Klimawandel, Erbschaftsfragen, Kapitalismus: Es sind die großen Fragen unserer Zeit, die Thomas Köck in seinem Text „paradies fluten" aufgreift. Das Werk des preisgekrönten oberösterreichischen Dramatikers läuft am Wiener Akademietheater in einer Inszenierung von Robert Borgmann.

Einen „ungeplanten Österreich-Schwerpunkt" gebe es in dieser soeben angelaufenen Saison. Das vermeldete die Direktorin des Burgtheaters, Karin Bergmann, vor wenigen Monaten anlässlich einer Pressekonferenz. Tatsächlich sind unter den elf Ur- bzw. Erstaufführungen Werke sechs österreichischer Autoren. Darunter „jedermann (stirbt)" des jungen, bachmannpreisgekrönten Grazer Dramatikers Ferdinand Schmalz, der Hugo von Hoffmansthals Kassenschlager im Auftrag des Burgtheaters um- und neu geschrieben hat.

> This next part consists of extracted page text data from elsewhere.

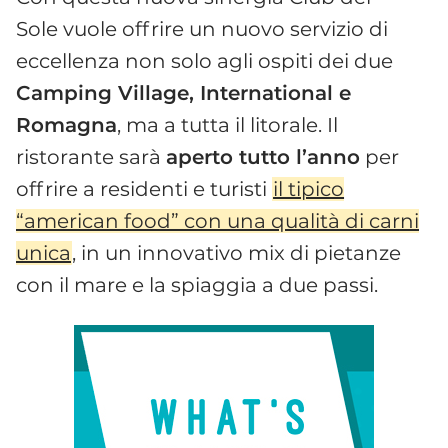
Sole vuole offrire un nuovo servizio di
eccellenza non solo agli ospiti dei due
Camping Village, International e
Romagna
, ma a tutta il litorale. Il
ristorante sarà
aperto tutto l’anno
per
offrire a residenti e turisti
il tipico
“american food” con una qualità di carni
unica
, in un innovativo mix di pietanze
con il mare e la spiaggia a due passi.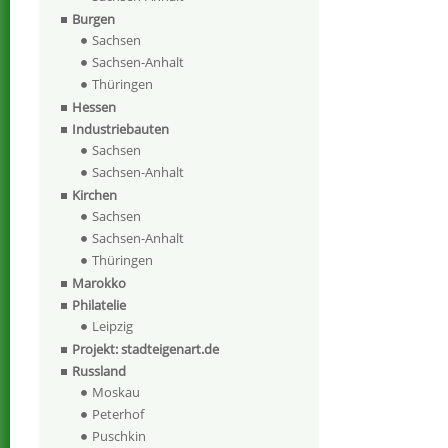
Burgen
Sachsen
Sachsen-Anhalt
Thüringen
Hessen
Industriebauten
Sachsen
Sachsen-Anhalt
Kirchen
Sachsen
Sachsen-Anhalt
Thüringen
Marokko
Philatelie
Leipzig
Projekt: stadteigenart.de
Russland
Moskau
Peterhof
Puschkin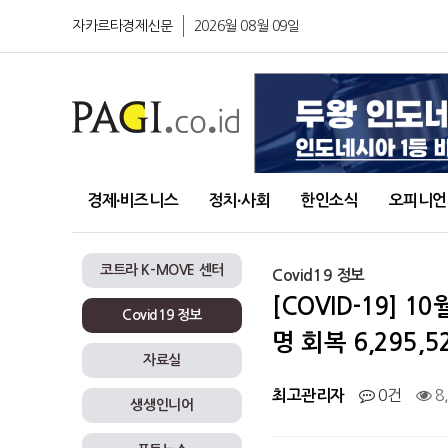
자카르타경제신문
2026월 08월 09일
경제∙비즈니스
정치∙사회
한인소식
오피니언
코트라 K-MOVE 센터
Covid19 정보
[COVID-19] 1
Covid19 정보
명 회복 6,295,5
자료실
0건
8
최고관리자
생생인니어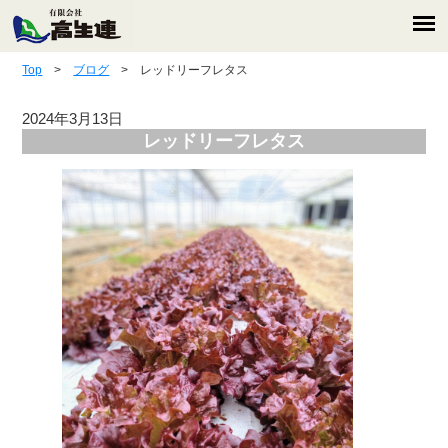
Top
>
ブログ
> レッドリーフレタス
2024年3月13日
レッドリーフレタス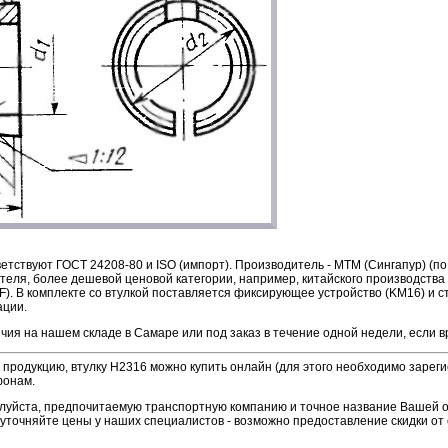
етствуют ГОСТ 24208-80 и ISO (импорт). Производитель -
МТМ (Сингапур) (по
теля, более дешевой ценовой категории, например, китайского производства
F)
. В комплекте со втулкой поставляется фиксирующее устройство (KM16) и 
ации.
чия на нашем складе в Самаре или под заказ в течение одной недели, если в
продукцию, втулку H2316 можно купить онлайн (для этого необходимо зареги
фонам.
алуйста, предпочитаемую транспортную компанию и точное название Вашей 
уточняйте цены у наших специалистов - возможно предоставление скидки от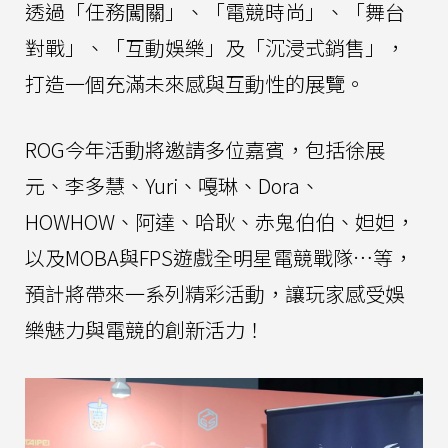
透過「任務闖關」、「電競時尚」、「舞台
對戰」、「互動娛樂」及「沉浸式銷售」，
打造一個充滿未來感與互動性的展覽。
ROG今年活動將邀請多位嘉賓，包括徐展
元、李多慧、Yuri、嘎琳、Dora、
HOWHOW、阿達、哈耿、赤鬼伯伯、妲妲，
以及MOBA與FPS遊戲全明星電競戰隊…等，
預計將帶來一系列精彩活動，讓玩家感受娛
樂魅力與電競的創新活力！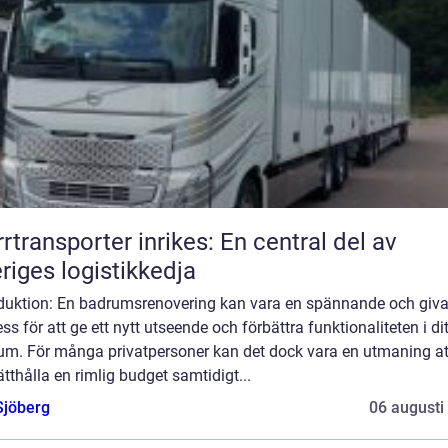
rrtransporter inrikes: En central del av
riges logistikkedja
oduktion: En badrumsrenovering kan vara en spännande och giv
ss för att ge ett nytt utseende och förbättra funktionaliteten i dit
um. För många privatpersoner kan det dock vara en utmaning at
tthålla en rimlig budget samtidigt...
Sjöberg
06 augusti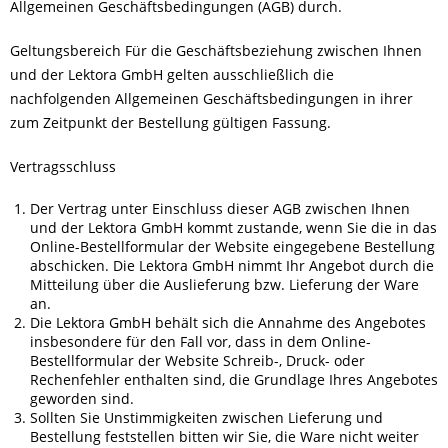
Allgemeinen Geschäftsbedingungen (AGB) durch.
Geltungsbereich Für die Geschäftsbeziehung zwischen Ihnen
und der Lektora GmbH gelten ausschließlich die
nachfolgenden Allgemeinen Geschäftsbedingungen in ihrer
zum Zeitpunkt der Bestellung gültigen Fassung.
Vertragsschluss
Der Vertrag unter Einschluss dieser AGB zwischen Ihnen
und der Lektora GmbH kommt zustande, wenn Sie die in das
Online-Bestellformular der Website eingegebene Bestellung
abschicken. Die Lektora GmbH nimmt Ihr Angebot durch die
Mitteilung über die Auslieferung bzw. Lieferung der Ware
an.
Die Lektora GmbH behält sich die Annahme des Angebotes
insbesondere für den Fall vor, dass in dem Online-
Bestellformular der Website Schreib-, Druck- oder
Rechenfehler enthalten sind, die Grundlage Ihres Angebotes
geworden sind.
Sollten Sie Unstimmigkeiten zwischen Lieferung und
Bestellung feststellen bitten wir Sie, die Ware nicht weiter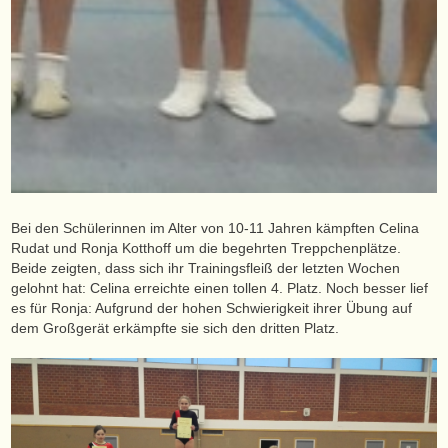
Bei den Schülerinnen im Alter von 10-11 Jahren kämpften Celina
Rudat und Ronja Kotthoff um die begehrten Treppchenplätze.
Beide zeigten, dass sich ihr Trainingsfleiß der letzten Wochen
gelohnt hat: Celina erreichte einen tollen 4. Platz. Noch besser lief
es für Ronja: Aufgrund der hohen Schwierigkeit ihrer Übung auf
dem Großgerät erkämpfte sie sich den dritten Platz.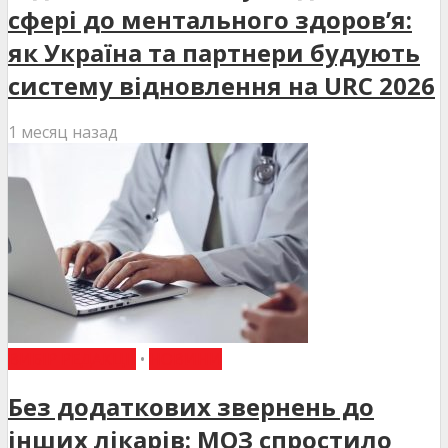
сфері до ментального здоров’я:
як Україна та партнери будують
систему відновлення на URC 2026
1 месяц назад
ВИБІР РЕДАКЦІЇ
•
НОВИНИ
Без додаткових звернень до
інших лікарів: МОЗ спростило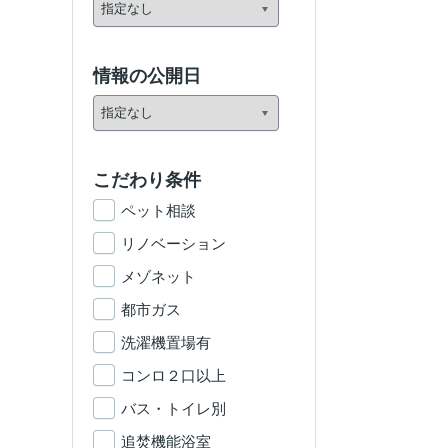
情報の公開日
こだわり条件
ペット相談
リノベーション
メゾネット
都市ガス
洗濯機置場有
コンロ２口以上
バス・トイレ別
追焚機能浴室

Zu sehen ist das Stück ab Februar in der Regie des Nestroy-Preisträgers Stefan Bachmann. Das zweite Auftragswerk der Saison stammt vom Büchner-Preisträger Josef Winkler. „Lass dich heimgeigen, Vater oder Den Tod ins Herz mir schreiben" ist ein Kampf gegen das Vergessen und Verstummen und wird im November uraufgeführt.


Endzeitstimmung am Akademietheater


Eingeläutet wurde der „Österreich-Schwerpunkt" jedoch von Thomas Köck mit „paradies fluten". Zum ersten Mal in Österreich aufgeführt, handelt das Werk von Kolonialismus, Globalisierung und Demenz und versprüht dabei Endzeitstimmung: Die Sonne hat ihre Wechseljahre erreicht. Sämtliche Kontinente werden zur Wüste. Auf dem Meeresboden Flugzeugwracks, Plastikschnitzel und Playmobil-Pferde. Diese düstere Prophezeiung überbringt die von der Prophezeiung Vergessene der von der Vorhersehung Übersehenen gleich zu Beginn von „paradies fluten".


Dabei ist der Klimawandel nur eines der Themen, das in Köcks „verirrter Sinfonie", so der Untertiel von „paradies fluten", abgehandelt wird.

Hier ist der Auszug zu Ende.